44Ni “La biblioteca de Babel”, ni “La metamorfosis” ni “Bestiario” nos producen miedo o temor. Una

perplejidad o inquietud sí, por lo insólito de las situaciones narradas, pero su iintención es muy otra. Son, en su mayor parte, metáforas que buscam expresar atisbos, enntrevisiones o interstícios de sinrazón que escapan o se resisten al lenguaje de la comunicación, que no caben en las celdillas construidas por la razón, que van a contrapelo del sistema conceptual o científico con que nos manejamos a diário.

97 Quase ele levou de novo a mão no bolso para pegar o cigarro, onde fumara o último?

— Sopra o vento e a gente vira outra coisa. — Que coisa?

— Sei lá. Não quero é voltar a ser gente, eu teria que conviver com as pessoas e as pessoas - ele murmurou. - Queria ser um passarinho, vi um dia um passarinho bem de perto e achei que devia ser simples a vida de um passarinho de penas azuis, os olhinhos lustrosos. Acho que queria ser aquele passarinho.

— Nunca me teria como companheira, nunca. Gosto de mel, acho que quero ser borboleta. É fácil a vida de borboleta?

— E curta. (TELLES, 1981, p. 63-64).

Durante a análise do conto, vimos que não há medo, assombro, perplexidade ou inquietação por parte dos personagens. Se chega a haver, isso não é revelado, graças à mudança de foco no desfecho.

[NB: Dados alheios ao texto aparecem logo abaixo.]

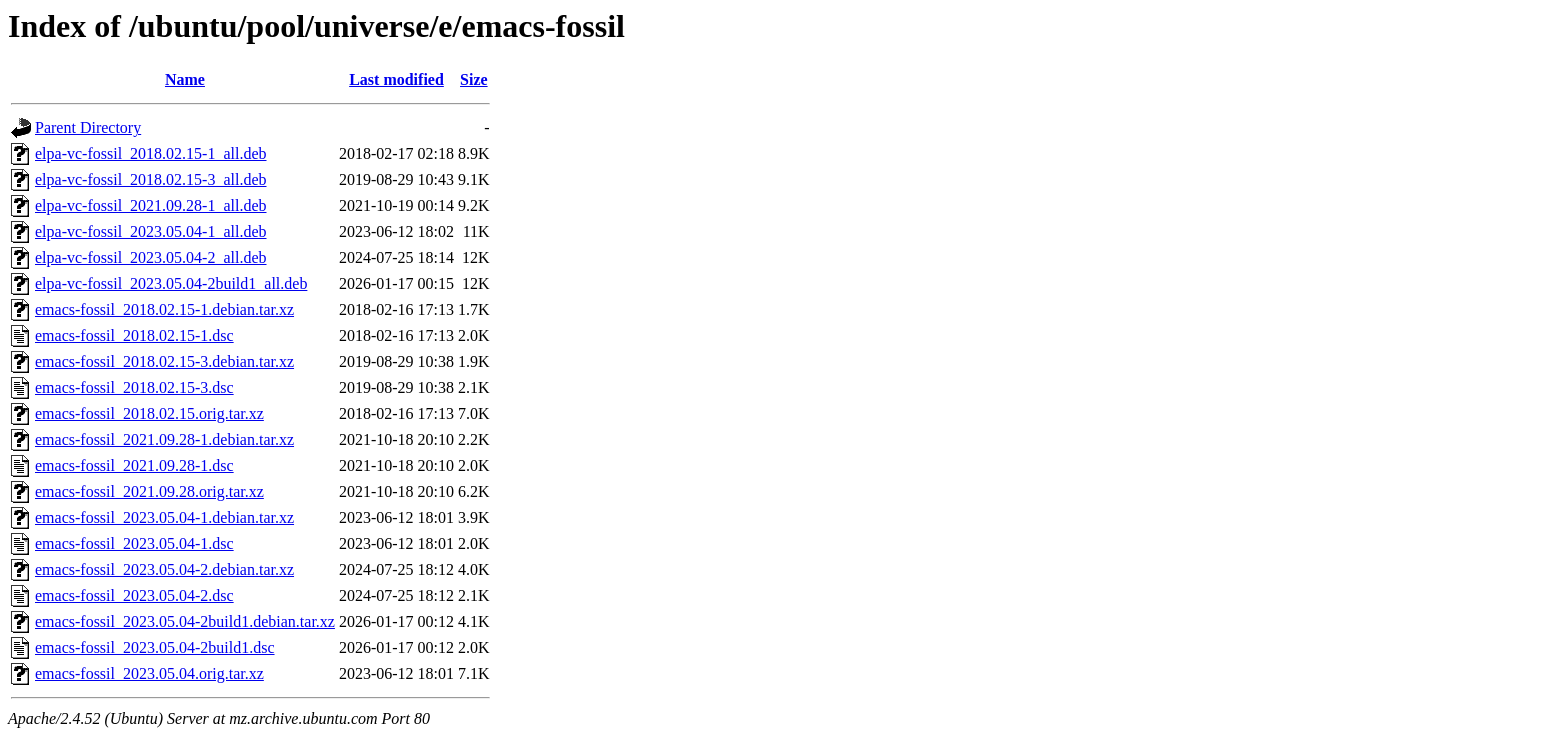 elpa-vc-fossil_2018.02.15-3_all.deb (151, 179)
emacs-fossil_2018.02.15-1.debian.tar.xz (164, 309)
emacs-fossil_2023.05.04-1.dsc (134, 543)
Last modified (396, 79)
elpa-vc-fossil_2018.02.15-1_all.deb (151, 153)
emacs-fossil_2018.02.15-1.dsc (134, 335)
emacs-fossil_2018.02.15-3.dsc (134, 387)
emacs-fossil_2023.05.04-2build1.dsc (155, 647)
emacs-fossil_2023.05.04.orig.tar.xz (149, 673)
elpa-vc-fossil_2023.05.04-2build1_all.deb (171, 283)
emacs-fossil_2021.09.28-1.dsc (134, 465)
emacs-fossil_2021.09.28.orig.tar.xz (149, 491)
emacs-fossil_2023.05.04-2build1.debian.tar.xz (185, 621)
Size (474, 79)
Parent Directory (88, 127)
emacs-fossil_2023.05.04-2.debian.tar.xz (164, 569)
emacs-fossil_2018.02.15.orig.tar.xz (149, 413)
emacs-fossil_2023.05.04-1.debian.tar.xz (164, 517)
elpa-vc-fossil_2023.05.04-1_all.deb (151, 231)
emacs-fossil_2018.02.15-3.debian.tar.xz (164, 361)
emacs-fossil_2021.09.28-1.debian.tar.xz (164, 439)
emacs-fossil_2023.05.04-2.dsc (134, 595)
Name (185, 79)
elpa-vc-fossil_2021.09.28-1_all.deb (151, 205)
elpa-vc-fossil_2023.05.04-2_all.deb (151, 257) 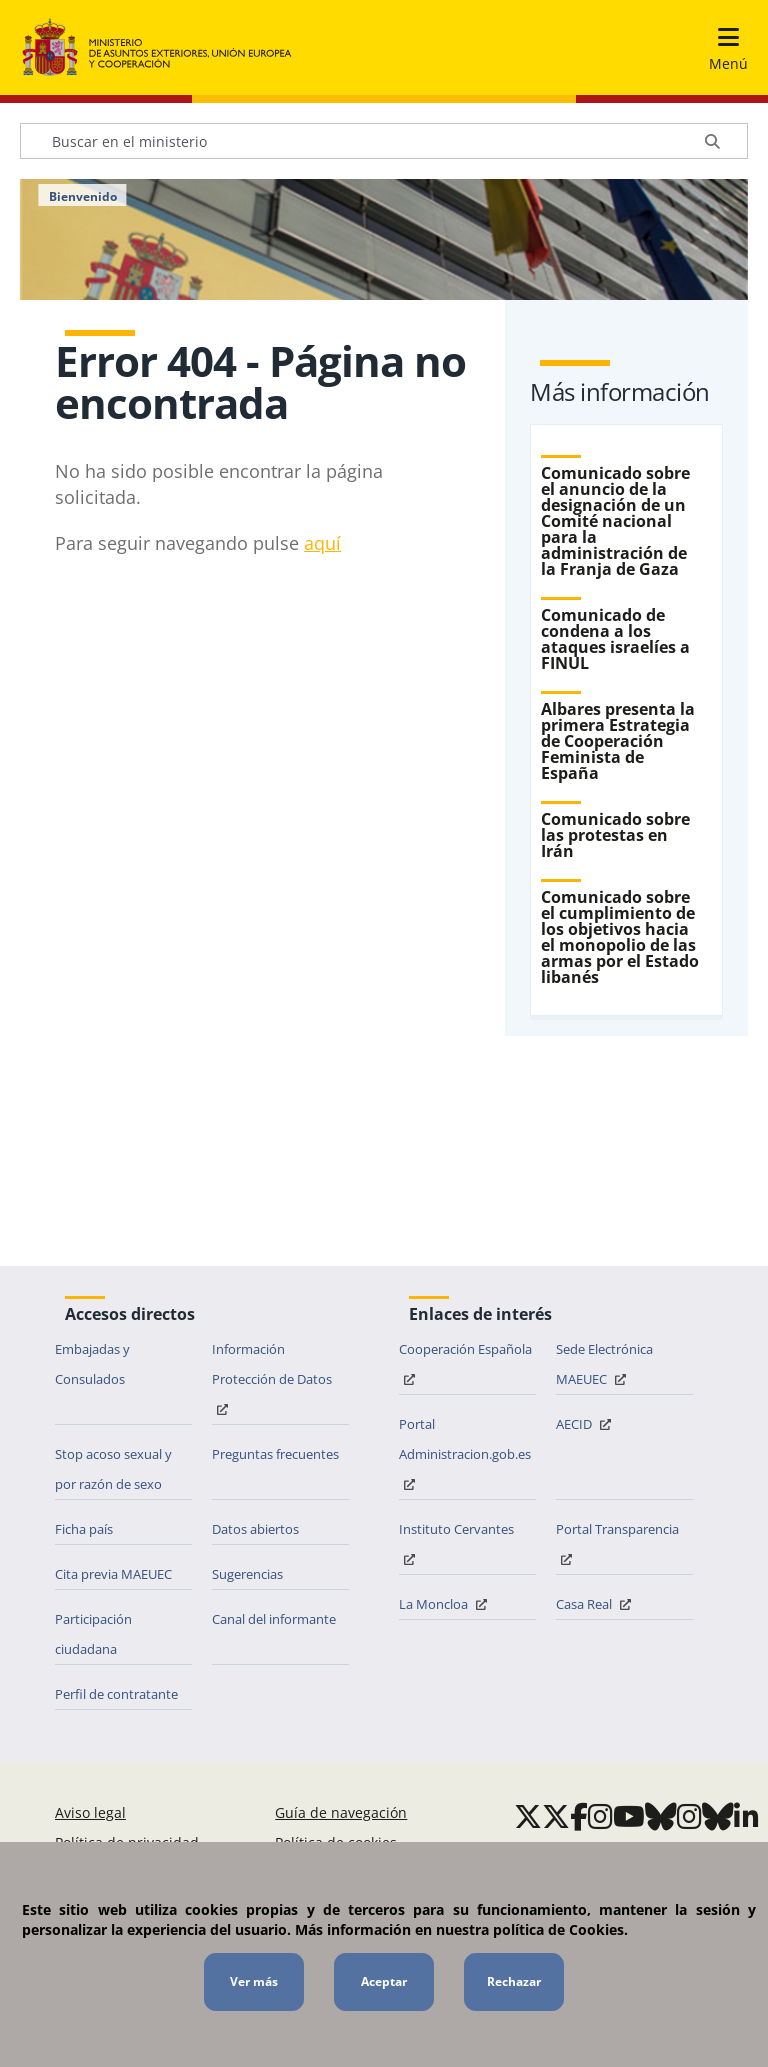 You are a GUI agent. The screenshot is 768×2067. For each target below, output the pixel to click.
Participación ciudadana (93, 1634)
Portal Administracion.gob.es (465, 1452)
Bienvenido (83, 197)
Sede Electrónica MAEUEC (604, 1364)
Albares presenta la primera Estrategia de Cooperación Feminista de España (618, 741)
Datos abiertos (255, 1529)
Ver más (254, 1981)
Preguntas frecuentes (275, 1454)
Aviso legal (90, 1812)
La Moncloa (445, 1604)
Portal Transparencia (617, 1542)
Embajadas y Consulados (92, 1364)
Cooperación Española (465, 1362)
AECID (586, 1424)
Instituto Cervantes (456, 1542)
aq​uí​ (322, 543)
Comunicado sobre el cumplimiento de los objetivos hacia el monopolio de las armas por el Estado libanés (620, 937)
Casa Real (596, 1604)
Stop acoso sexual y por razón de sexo (113, 1469)
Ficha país (84, 1529)
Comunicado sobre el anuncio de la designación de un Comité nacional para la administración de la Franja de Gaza (615, 521)
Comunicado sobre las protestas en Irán (615, 835)
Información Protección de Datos (272, 1377)
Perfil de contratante (116, 1694)
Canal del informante (274, 1619)
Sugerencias (247, 1574)
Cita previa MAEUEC (113, 1574)
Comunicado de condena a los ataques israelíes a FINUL (615, 639)
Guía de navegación (341, 1812) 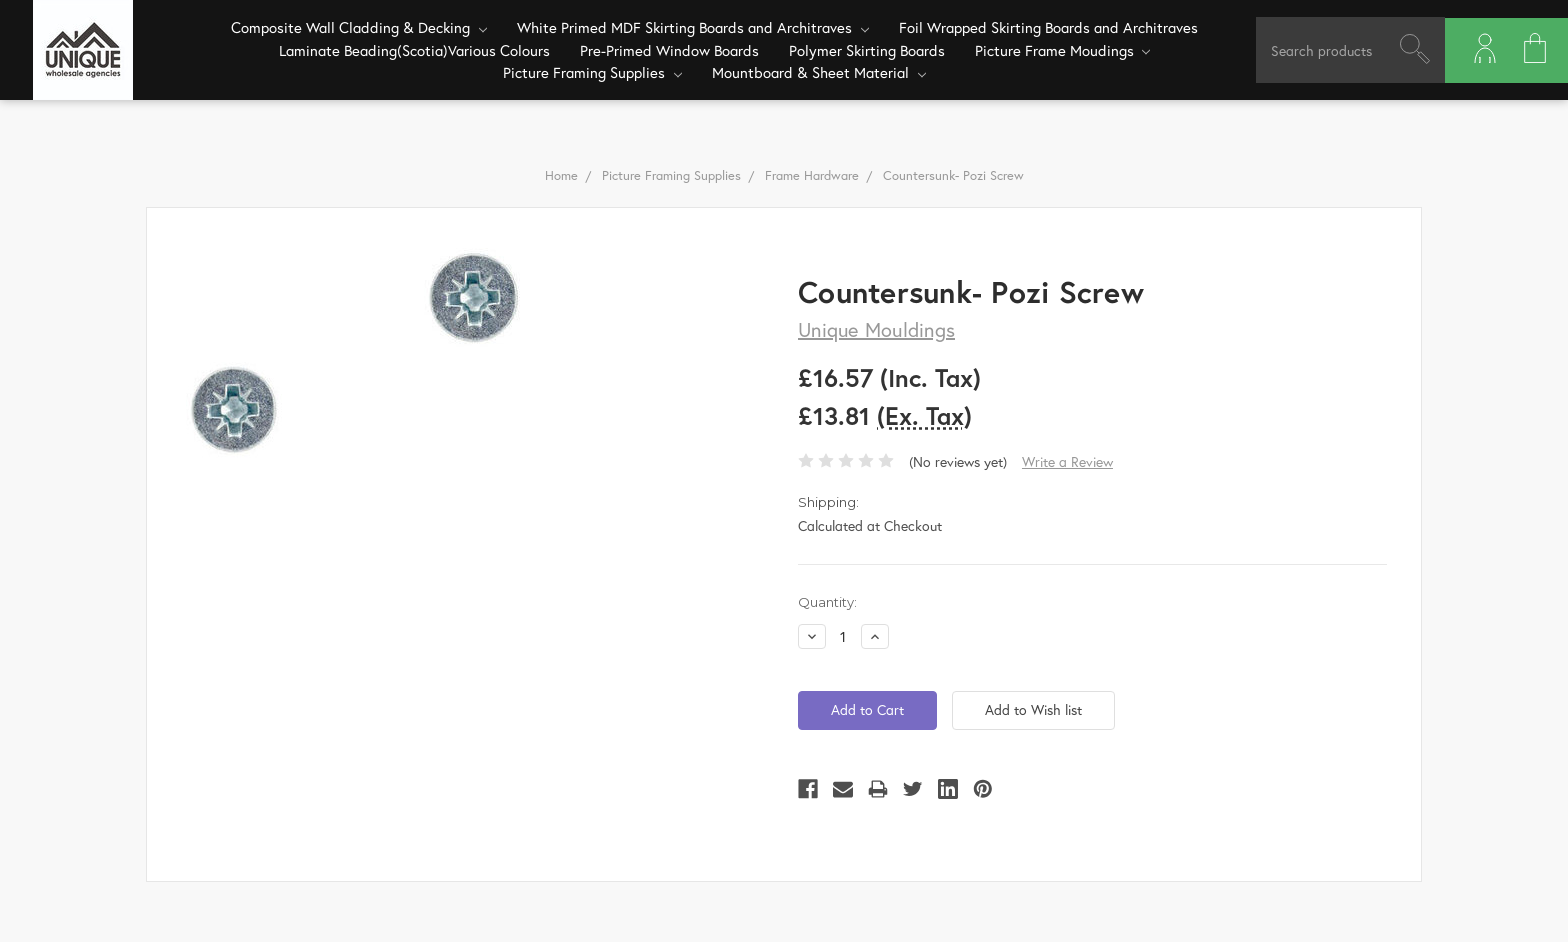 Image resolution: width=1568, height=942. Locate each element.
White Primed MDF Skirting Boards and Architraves (693, 27)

A perplexidade de que fala Alazraki só se projeta ao leitor na forma como recebemos os acontecimentos. Para os personagens, nada acontece, mas para o leitor que acompanha a citação acima imediatamente relacionará os anseios do casal protagonista com o fenômeno sugerido no final da narrativa. Essa coincidência, somada à atmosfera misteriosa criada sobre a cidade e a imagem da lua crescente, cria tensão e expectativa de resolução para o mistério. Já que essa resolução não vem, o leitor termina o conto incapaz de compreender por completo o que houve e, por este mesmo motivo, perturbado. É fácil perceber que o conto possui elementos comuns a ambas as vertentes do fantástico, o que, além de atestar a qualidade estética do conto de Telles, mostra a possibilídade de construção de uma narrativa híbrida, misto de tradição e modernidade.